Thomas, what kind of MIDI hardware do you have? It might be interesting to install and run Snoize MIDI Monitor to see whether it’s chucking out a continuous stream of MIDI controller or system exclusive messages – we have added some filtering to the forthcoming update so that Dorico will ignore these messages and they can thus not cause the program to become slower or unresponsive as it tries to handle all of the incoming messages.

If you have multiple MIDI devices and one of them is some kind of remote controller that outputs lots of sysex then there’s also a method of disabling a single device in dorico. See Choose Midi Port? - #9 by gerrie - Dorico - Steinberg Forums

Daniel,
I use a Behriner U-Control UMX49 MIDI Keyboard for note input. It is connected via USB directly to my iMac.
I’ve sent you an email on wednesday with some diagnostic files and a Dorico file attached.
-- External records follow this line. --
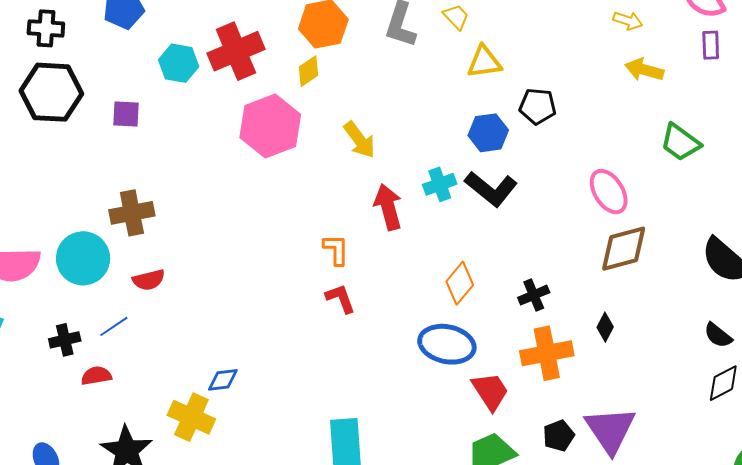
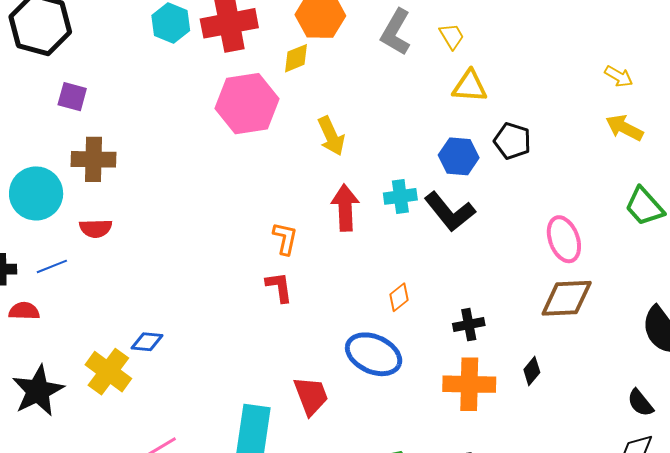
purple square: (126, 114) -> (72, 97), moved
orange diamond: (460, 283) -> (399, 297), size x0.7
red trapezoid: (490, 391) -> (311, 396), moved

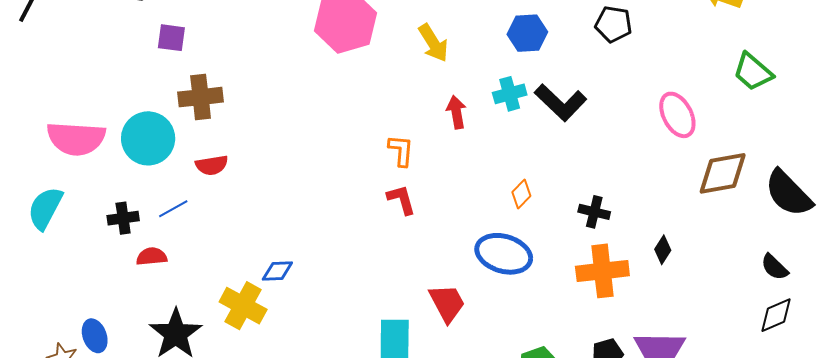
blue hexagon: (459, 156) -> (527, 33), moved
red arrow: (345, 208) -> (456, 112), size x0.7
brown diamond: (567, 298) -> (723, 173), moved
black cross: (469, 325) -> (594, 212), turned 32

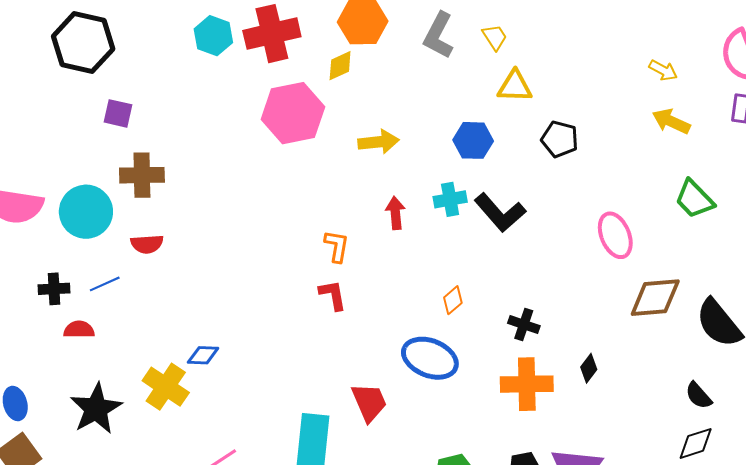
yellow arrow: (433, 43) -> (379, 142), turned -69

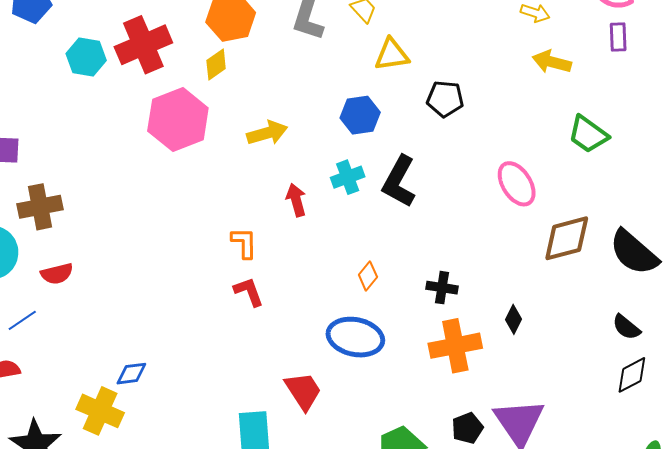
black L-shape: (500, 213) -> (399, 181), turned 80

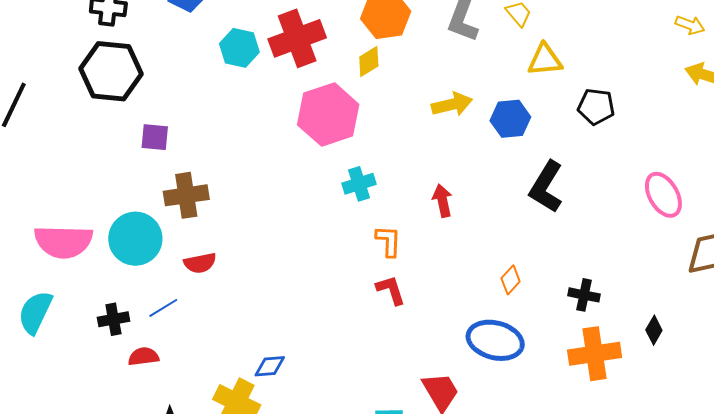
yellow arrow: (267, 133) -> (452, 104), moved
cyan cross: (348, 177) -> (359, 184), moved

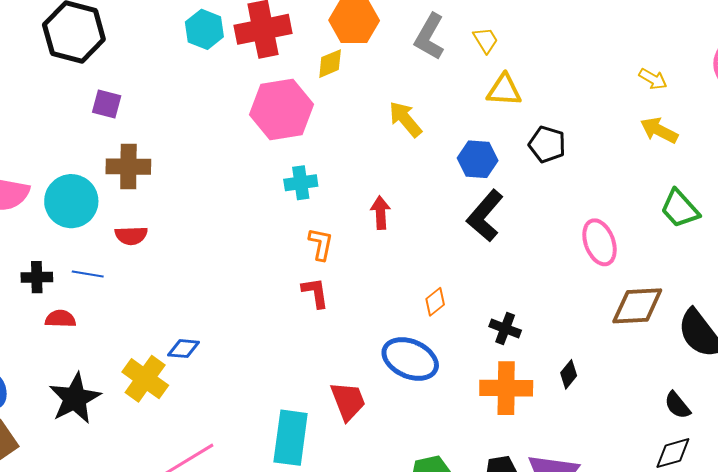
yellow arrow: (452, 104) -> (405, 119), turned -126
blue hexagon: (510, 119) -> (478, 159), moved
blue line: (163, 308) -> (88, 274), turned 32

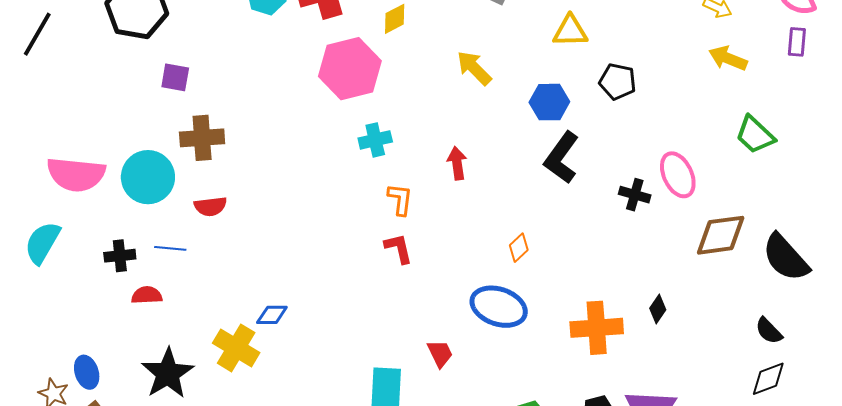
black cross: (505, 328) -> (635, 195), moved
red trapezoid: (348, 401) -> (440, 354), size x0.7

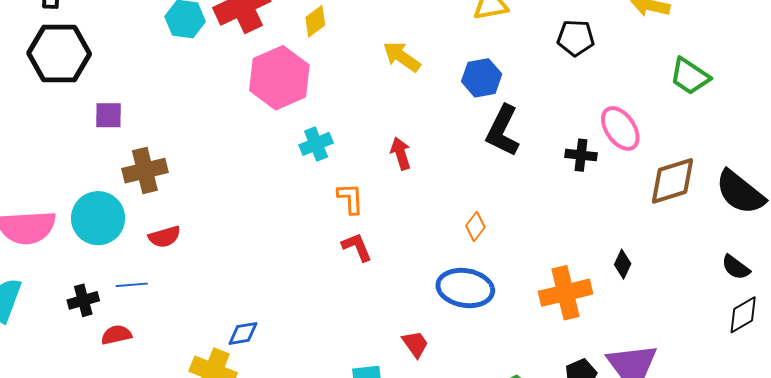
black pentagon: (618, 82) -> (576, 38), moved

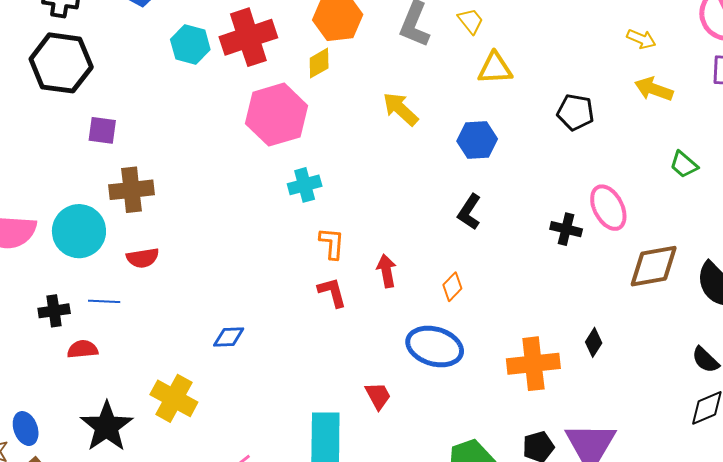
green trapezoid: (690, 76) -> (684, 165), size x0.7
black L-shape: (503, 131) -> (469, 212), moved, size x0.7
red arrow: (401, 153) -> (387, 271), moved
blue diamond: (243, 333) -> (229, 337), moved

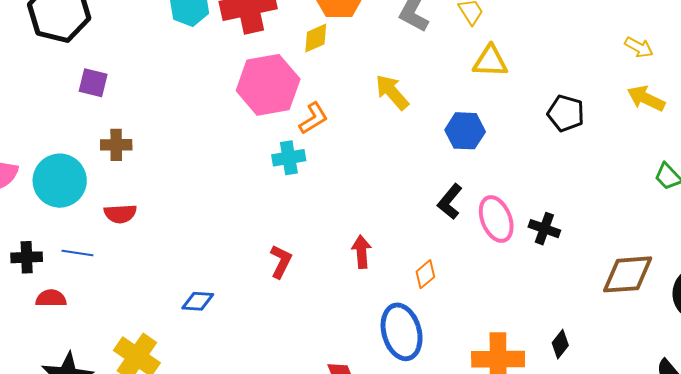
brown cross: (132, 190) -> (116, 145), size x0.7
pink ellipse: (608, 208) -> (496, 219), moved
orange L-shape: (332, 243) -> (314, 118), moved, turned 48
red L-shape: (332, 292) -> (281, 262), moved, turned 36
blue ellipse: (435, 347) -> (402, 332), turned 52

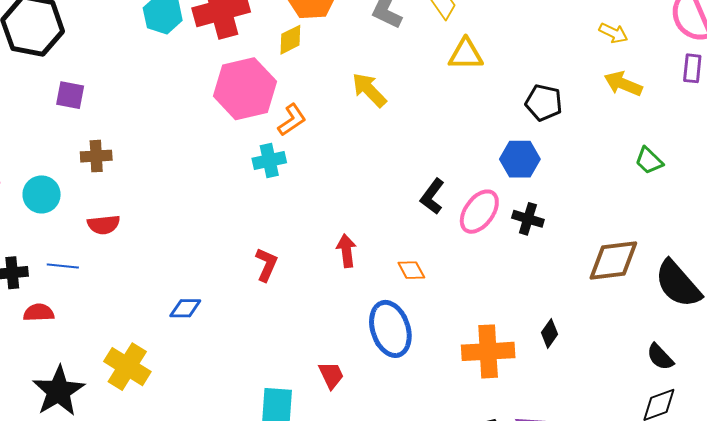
blue hexagon: (465, 131) -> (520, 159), moved
cyan circle: (60, 181) -> (42, 194), size x0.7
pink ellipse: (496, 219) -> (479, 212), turned 60
orange diamond: (425, 274) -> (411, 270), turned -76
I tried Snoize MIDI Monitor and it seems that my MIDI keyboard continously sends MIDI data. See the attached and zipped Snoize file.

Thomas
MIDI data.mmon.zip (6.48 KB)

Why is your keyboard sending out “Chorus Send Level” messages continuously? Perhaps you can make sure that all of the various knobs and sliders etc. are set to 0 and are not being nudged or twiddled unnecessarily.

All knobs are set to 0, no buttons pressed. I don’t know why there’s continously data sent. I’ll try to find it out. Turning the keyboard off and on again did not help.

Thomas

I reset my keyboard to factory settings. Now it doesn’t send any continous messages and Dorico doesn’t have any latency anymore.

Thank you Daniel for your advice to use Snoize MIDI Monitor, which I did not know before.

Thomas

Great, I’m glad you were able to sort this out!